05.01.2011  |  Sanghavi, K.,  Alon USA, Big Spring, Texas

Experience does count, especially in achieving success in capital and revamp projects

Keywords: [maintenance] [valves] [piping] [engineer] [design] [training] [CAD] [heat transfer] [boiler]

In the past two decades, technical manpower and average experience levels within the oil industry and its affiliated engineering, contractors and technology companies declined as the need for lower operating costs drove most decisions. Senior experienced staff members took early retirement or were displaced with younger professionals. Supported by new state-of-the-art technological tools, but lacking adequate training and mentoring, these younger workers are expected to deliver more and faster. At times, designers and engineers are working under rush deadlines and lean supervision, which can lead to frequent accidental engineering missteps, faults and miscalculations. This article illuminates the current industry situation and the need for proper training and mentoring, and a broader and deeper experience base. Several examples illustrate poor design and engineering encountered during a recent refinery project.

Case history.

The following examples illuminate the present condition with the energy industry. These incidents were encountered during outside engineering work on just a single project at Alon’s Big Spring Refinery (BSR). Fortunately for BSR, the refinery’s core project team of three members—a project/mechanical engineer, a refinery process consultant (RPC) and a process control/electrical engineer—all supervising this project are experienced and versatile enough to quickly catch and correct all the problems. The RPC also interjected new thinking, and the refinery’s team was able to achieve a very successful project outcome.

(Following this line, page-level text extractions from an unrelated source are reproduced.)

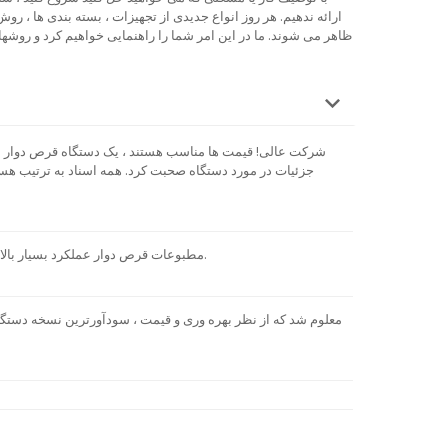
ارائه ندهیم. هر روز انواع جدیدی از تجهیزات ، بسته بندی ها ، روش
ظاهر می شوند. ما در این امر شما را راهنمایی خواهیم کرد و روشها 
شرکت عالی! قیمت ها مناسب هستند ، یک دستگاه قرص دوار سف
جزئیات در مورد دستگاه صحبت کرد. همه اسناد به ترتیب هستند.
مطبوعات قرص دوار عملکرد بسیار بالا. یافتن واقعی برای حجم زیادی از تولید.
معلوم شد که از نظر بهره وری و قیمت ، سودآورترین نسخه دستگا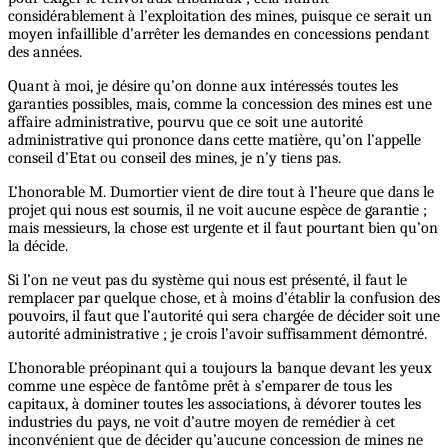
considérablement à l’exploitation des mines, puisque ce serait un
moyen infaillible d’arrêter les demandes en concessions pendant
des années.
Quant à moi, je désire qu’on donne aux intéressés toutes les
garanties possibles, mais, comme la concession des mines est une
affaire administrative, pourvu que ce soit une autorité
administrative qui prononce dans cette matière, qu’on l’appelle
conseil d’Etat ou conseil des mines, je n’y tiens pas.
L’honorable M. Dumortier vient de dire tout à l’heure que dans le
projet qui nous est soumis, il ne voit aucune espèce de garantie ;
mais messieurs, la chose est urgente et il faut pourtant bien qu’on
la décide.
Si l’on ne veut pas du système qui nous est présenté, il faut le
remplacer par quelque chose, et à moins d’établir la confusion des
pouvoirs, il faut que l’autorité qui sera chargée de décider soit une
autorité administrative ; je crois l’avoir suffisamment démontré.
L’honorable préopinant qui a toujours la banque devant les yeux
comme une espèce de fantôme prêt à s’emparer de tous les
capitaux, à dominer toutes les associations, à dévorer toutes les
industries du pays, ne voit d’autre moyen de remédier à cet
inconvénient que de décider qu’aucune concession de mines ne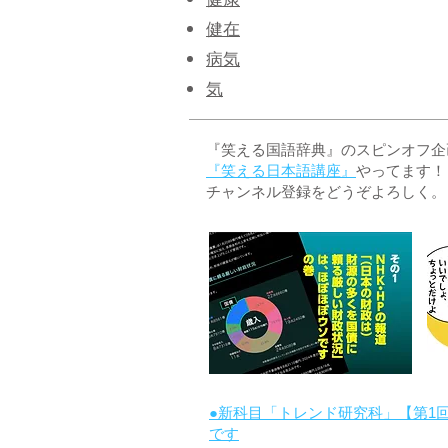
健康
健在
病気
気
『笑える国語辞典』のスピンオフ企画 
『笑える日本語講座』
やってます！
チャンネル登録をどうぞよろしく。
●新科目「トレンド研究科」【第1
です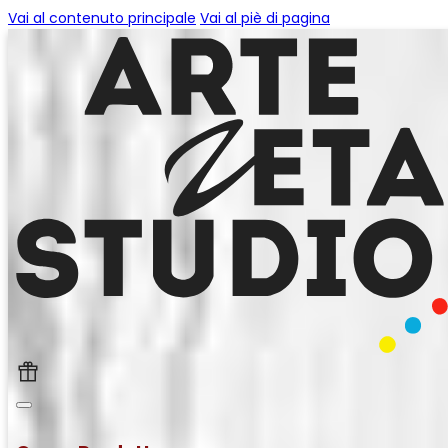
Vai al contenuto principale
Vai al piè di pagina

Fig. 1 shows an overview of the recent hydrotreater project at BSR. The unit feedrate was being increased by more than 25%, while product specifications were stringently tighter. The new equipment included a liquid-phase upflow reactor No. 1, a splitter, stripper product pumps and associated new heat exchange train and piping. Additionally, the existing vapor-phase downflow reactor, compressor, hydrogen heater, stripper reboiler, and airfin coolers and piping were being revamped. The hydrogen heater provides primary preheat for the feed to reactor No. 2. The reactors, the heart of a hydrotreater operation, can directly impact plant profitability through any compromised design or reliability. A semi-regenerative reformer is the refinery’s sole hydrogen source.

 
  Fig. 1. Project overview for new hydrotreater at BSR.   


New thinking for design.

In this project, new thinking changed old, established reactor design practices for increased operational flexibility and economic advantage. A common industry practice is to design the unit’s reactor and heat transfer equipment, including the heater(s), based on:
a) Both reactors being at the start-of-run (SOR) and/or both reactors being at the end-of-run (EOR), in tandem, based on a four-year run length and
b) Average hydrogen purity, a value of 80.2% for BSR.

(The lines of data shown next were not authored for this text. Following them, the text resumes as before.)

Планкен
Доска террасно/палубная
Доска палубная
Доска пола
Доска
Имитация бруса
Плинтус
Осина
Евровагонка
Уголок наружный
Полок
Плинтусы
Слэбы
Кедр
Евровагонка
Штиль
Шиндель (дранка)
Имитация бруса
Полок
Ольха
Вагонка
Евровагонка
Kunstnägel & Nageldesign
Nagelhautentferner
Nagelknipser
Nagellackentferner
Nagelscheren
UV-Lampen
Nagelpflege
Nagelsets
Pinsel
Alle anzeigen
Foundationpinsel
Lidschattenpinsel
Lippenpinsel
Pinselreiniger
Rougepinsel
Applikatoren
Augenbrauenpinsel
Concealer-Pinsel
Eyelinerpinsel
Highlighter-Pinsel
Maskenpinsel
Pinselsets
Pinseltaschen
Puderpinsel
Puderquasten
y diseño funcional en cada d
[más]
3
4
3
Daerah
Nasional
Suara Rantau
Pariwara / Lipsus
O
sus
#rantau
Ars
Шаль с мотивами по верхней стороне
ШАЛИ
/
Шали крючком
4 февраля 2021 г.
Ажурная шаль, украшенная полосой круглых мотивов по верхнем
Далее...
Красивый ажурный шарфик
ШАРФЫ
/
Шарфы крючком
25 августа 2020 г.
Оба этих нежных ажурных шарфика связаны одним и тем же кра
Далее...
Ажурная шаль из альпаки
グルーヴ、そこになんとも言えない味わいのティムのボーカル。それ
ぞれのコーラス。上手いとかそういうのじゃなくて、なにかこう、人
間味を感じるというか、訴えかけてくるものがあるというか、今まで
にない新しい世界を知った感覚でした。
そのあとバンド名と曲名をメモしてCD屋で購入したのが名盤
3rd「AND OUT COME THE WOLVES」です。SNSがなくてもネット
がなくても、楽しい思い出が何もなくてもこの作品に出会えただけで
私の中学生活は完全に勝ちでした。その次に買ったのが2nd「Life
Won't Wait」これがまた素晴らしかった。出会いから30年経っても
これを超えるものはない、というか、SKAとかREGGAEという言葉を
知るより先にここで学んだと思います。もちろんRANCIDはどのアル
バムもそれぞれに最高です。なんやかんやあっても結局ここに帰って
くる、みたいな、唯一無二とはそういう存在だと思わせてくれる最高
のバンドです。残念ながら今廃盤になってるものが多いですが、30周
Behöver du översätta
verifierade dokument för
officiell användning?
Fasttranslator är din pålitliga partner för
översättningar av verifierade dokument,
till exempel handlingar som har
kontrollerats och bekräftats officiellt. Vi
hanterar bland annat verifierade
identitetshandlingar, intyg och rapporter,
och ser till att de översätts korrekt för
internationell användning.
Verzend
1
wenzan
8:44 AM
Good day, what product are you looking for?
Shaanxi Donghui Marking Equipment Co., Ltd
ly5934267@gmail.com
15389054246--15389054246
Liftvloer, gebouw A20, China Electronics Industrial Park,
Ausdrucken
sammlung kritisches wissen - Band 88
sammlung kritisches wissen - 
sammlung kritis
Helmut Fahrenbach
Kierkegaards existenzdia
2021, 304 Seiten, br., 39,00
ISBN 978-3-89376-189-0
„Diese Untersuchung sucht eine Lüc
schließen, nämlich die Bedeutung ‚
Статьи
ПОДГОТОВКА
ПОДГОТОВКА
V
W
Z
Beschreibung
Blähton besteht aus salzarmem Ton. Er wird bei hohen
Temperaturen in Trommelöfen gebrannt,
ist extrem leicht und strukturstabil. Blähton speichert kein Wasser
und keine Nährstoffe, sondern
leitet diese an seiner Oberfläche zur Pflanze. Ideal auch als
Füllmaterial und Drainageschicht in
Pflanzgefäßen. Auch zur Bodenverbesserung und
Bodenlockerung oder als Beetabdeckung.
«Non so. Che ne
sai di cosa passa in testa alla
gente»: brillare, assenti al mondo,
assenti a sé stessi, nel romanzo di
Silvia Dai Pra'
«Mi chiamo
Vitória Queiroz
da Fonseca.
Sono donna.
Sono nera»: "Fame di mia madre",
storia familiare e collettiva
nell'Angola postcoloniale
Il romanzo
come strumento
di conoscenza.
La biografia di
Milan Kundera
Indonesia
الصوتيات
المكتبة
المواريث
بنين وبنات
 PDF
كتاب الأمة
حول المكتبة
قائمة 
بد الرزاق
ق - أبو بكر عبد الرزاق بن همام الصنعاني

But, for enhanced operational flexibility, the RPC asked that other scenarios be taken into the design of the equipment to cover a) staggered reactor operation, with reactor No. 1 being prematurely at SOR while reactor No. 2 continues to run its course and vice versa, and b) the expected 74%–88.6% range for hydrogen purity.

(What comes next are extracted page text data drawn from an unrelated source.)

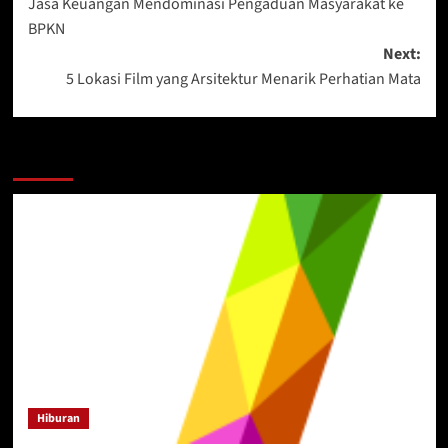
Jasa Keuangan Mendominasi Pengaduan Masyarakat ke
navigation
BPKN
Next:
5 Lokasi Film yang Arsitektur Menarik Perhatian Mata
More Stories
Hiburan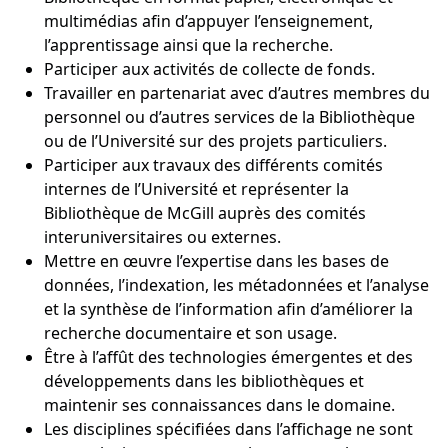
multimédias afin d’appuyer l’enseignement,
l’apprentissage ainsi que la recherche.
Participer aux activités de collecte de fonds.
Travailler en partenariat avec d’autres membres du
personnel ou d’autres services de la Bibliothèque
ou de l’Université sur des projets particuliers.
Participer aux travaux des différents comités
internes de l’Université et représenter la
Bibliothèque de McGill auprès des comités
interuniversitaires ou externes.
Mettre en œuvre l’expertise dans les bases de
données, l’indexation, les métadonnées et l’analyse
et la synthèse de l’information afin d’améliorer la
recherche documentaire et son usage.
Être à l’affût des technologies émergentes et des
développements dans les bibliothèques et
maintenir ses connaissances dans le domaine.
Les disciplines spécifiées dans l’affichage ne sont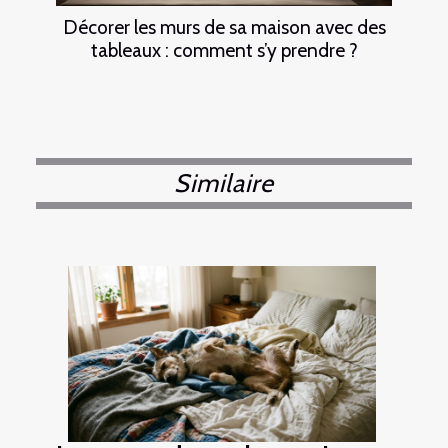
Décorer les murs de sa maison avec des
tableaux : comment s’y prendre ?
Similaire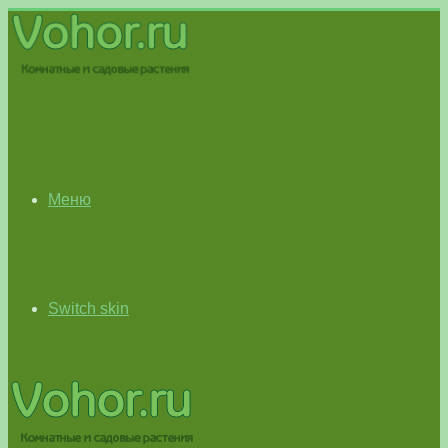
Меню
Switch skin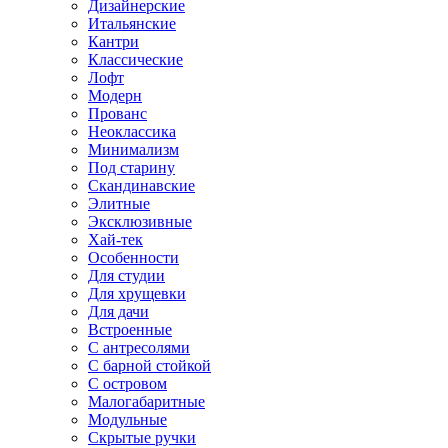
Дизайнерские
Итальянские
Кантри
Классические
Лофт
Модерн
Прованс
Неоклассика
Минимализм
Под старину
Скандинавские
Элитные
Эксклюзивные
Хай-тек
Особенности
Для студии
Для хрущевки
Для дачи
Встроенные
С антресолями
С барной стойкой
С островом
Малогабаритные
Модульные
Скрытые ручки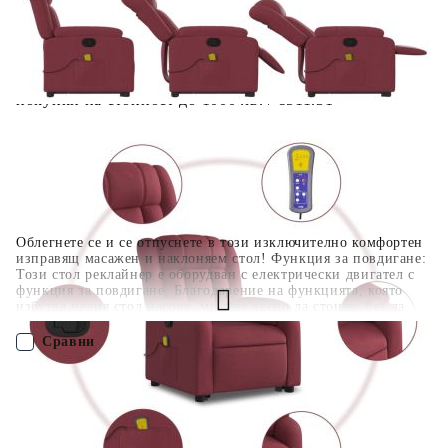
поръчката без оскъпяване. За покупки на стойност до
400 лв. / €204,52
Плащане на 4 вноски. Заплащате 20% от стойността на
поръчката си на момента с карта. Останалата сума се
разделя на 3 равни месечни вноски без оскъпяване. За
покупки на стойност до 1000 лв. / €511.31
Плащане на 6 вноски. Стойността на поръчката се
разпределя в 6 равни месечни вноски с оскъпяване. За
покупки на стойност до 2000 лв. / €1022.61
Облегнете се и се отпуснете в този изключително комфортен
изправящ масажен и наклоняем стол! Функция за повдигане:
Този стол реклайнер е оборудван с електрически двигател с
функция за повдигане. Благодарение на функцията, която
избутва целия стол нагоре, можете лесно да стоите, без да
натоварвате гърба и коленете си с просто натискане на
бутона. Функция за ръчно накланяне: Този накланящ се стол
Сравни
има дръжка от дясната страна. Можете ръчно да настроите
поставката за крака и облегалката до произволна позиция
според вашето удобство с просто издърпване на дръжката.
ПОРЪЧАЙ БЕЗ РЕГИСТРАЦИЯ
Тази функция позволява максимален наклон от 135 градуса.
Освен това облегалката може бързо да се върне на
първоначалното си място с лесно издърпване на дръжката.
Наш представител ще се свърже с Вас в рамките на работния ден!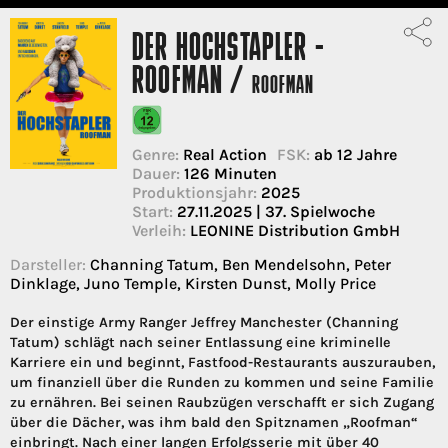
DER HOCHSTAPLER -
ROOFMAN /
ROOFMAN
Genre:
Real Action
FSK:
ab 12 Jahre
Dauer:
126 Minuten
Produktionsjahr:
2025
Start:
27.11.2025 | 37. Spielwoche
Verleih:
LEONINE Distribution GmbH
Darsteller:
Channing Tatum, Ben Mendelsohn, Peter
Dinklage, Juno Temple, Kirsten Dunst, Molly Price
Der einstige Army Ranger Jeffrey Manchester (Channing
Tatum) schlägt nach seiner Entlassung eine kriminelle
Karriere ein und beginnt, Fastfood-Restaurants auszurauben,
um finanziell über die Runden zu kommen und seine Familie
zu ernähren. Bei seinen Raubzügen verschafft er sich Zugang
über die Dächer, was ihm bald den Spitznamen „Roofman“
einbringt. Nach einer langen Erfolgsserie mit über 40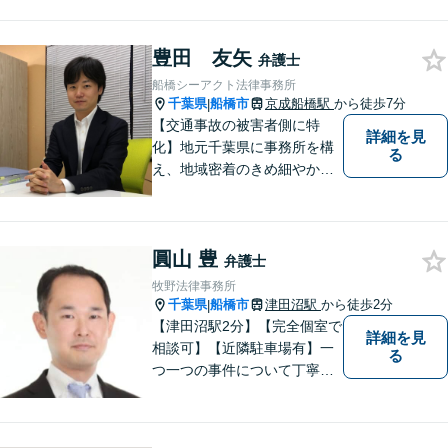
相続、企業法務、不動産】
【明確な費用】
豊田 友矢
弁護士
船橋シーアクト法律事務所
千葉県
船橋市
京成船橋駅
から徒歩7分
|
【交通事故の被害者側に特
詳細を見
化】地元千葉県に事務所を構
る
え、地域密着のきめ細やかな
対応をモットーにしておりま
す。 交通事故案件に強い弁護
士があなたの悩みを全力でサ
圓山 豊
ポート致します！！
弁護士
牧野法律事務所
千葉県
船橋市
津田沼駅
から徒歩2分
|
【津田沼駅2分】【完全個室で
詳細を見
相談可】【近隣駐車場有】一
る
つ一つの事件について丁寧に
取り組んでまいります。法的
な問題でお困りの際は、お一
人で悩まず、ぜひ千葉県船橋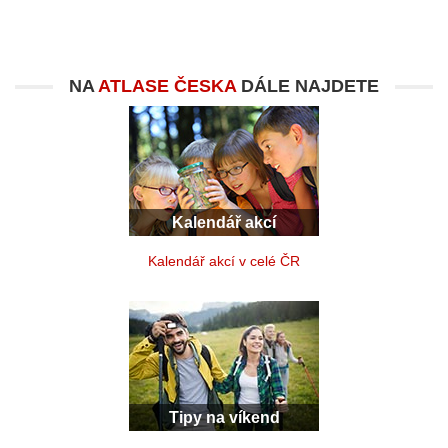
NA
ATLASE ČESKA
DÁLE NAJDETE
Kalendář akcí
Kalendář akcí v celé ČR
Tipy na víkend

The revised basis increased the sizes of a reactor and heat exchange equipment, as well as the sizes of the hydrogen heater and reactor effluent air fin condenser, as listed in Table 1.

 



Also, the RPC further enhanced operational reliability by insisting that a layer of macroporous trap/media layer be added above the planned catalyst grading system to capture particulates and iron sulfide that can cause increased reactor pressure drop and thereby shorten the run length. The RPC and the refinery technical service engineer requested use of wedges and pins, instead of traditional nuts and bolts, to facilitate handling of the reactor internals and reduce reactor downtime.

The post-startup audit has revealed that this unit will not constrain refinery operations, and it will be in a position to provide the refinery economic advantage and leverage. Also, an outside review has revealed that this unit has the best performance amongst other similar functional units in the industry.

Experience and practical knowledge results in savings.

Using practical knowledge, the BSR team found opportunities to reduce and increase plant reliability:

Tower trays. After initial work and consultation with tray vendors, the detailed engineering contractor (EC) recommended:

• 20 new trays for an existing amine contactor when the RPC had expected only minor tray changes

• 30 new trays for the stripper when the RPC had expected no change at all.

So, the RPC worked directly with the tray vendors with correct information and, as a result, it helped eliminate the need for new trays in both towers and determined that the amine contactor required only a change-out of bolted outlet weirs. This resulted in considerable cost savings and less mechanical work during downtime.

Misdirected fractionation tower feed distributor. Due to increased loads, the stripper tower feed distributor hole area needed to be increased from 18 in.2 to 30 in.2. The tower has single pass trays, and the discharge from the existing feed distributor impinges on a downcomer’s “sacrificial wear plate.” The EC designer decided to retain the existing six slots “as is” and install a second row of slots on the opposite end of the distributor, as shown in Fig. 2.

 
  Fig. 2. Before and after designs on the
  fractionation tower feed distributor.  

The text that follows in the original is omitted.